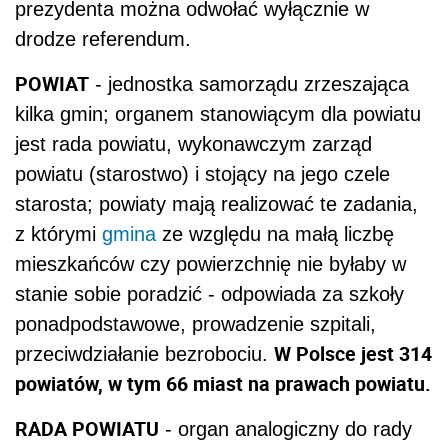
prezydenta można odwołać wyłącznie w
drodze referendum.
POWIAT
- jednostka samorządu zrzeszająca
kilka gmin; organem stanowiącym dla powiatu
jest rada powiatu, wykonawczym zarząd
powiatu (starostwo) i stojący na jego czele
starosta; powiaty mają realizować te zadania,
z którymi
gmina
ze względu na małą liczbę
mieszkańców czy powierzchnię nie byłaby w
stanie sobie poradzić - odpowiada za szkoły
ponadpodstawowe, prowadzenie szpitali,
W Polsce jest 314
przeciwdziałanie bezrobociu.
powiatów, w tym 66 miast na prawach powiatu.
RADA POWIATU
- organ analogiczny do rady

══════

Please print exactly the lines of the entries above, beginning with the line that contains "starosta; powiaty mają" and ending with the last line.

starosta; powiaty mają realizować te zadania,
z którymi
gmina
ze względu na małą liczbę
mieszkańców czy powierzchnię nie byłaby w
stanie sobie poradzić - odpowiada za szkoły
ponadpodstawowe, prowadzenie szpitali,
W Polsce jest 314
przeciwdziałanie bezrobociu.
powiatów, w tym 66 miast na prawach powiatu.
RADA POWIATU
- organ analogiczny do rady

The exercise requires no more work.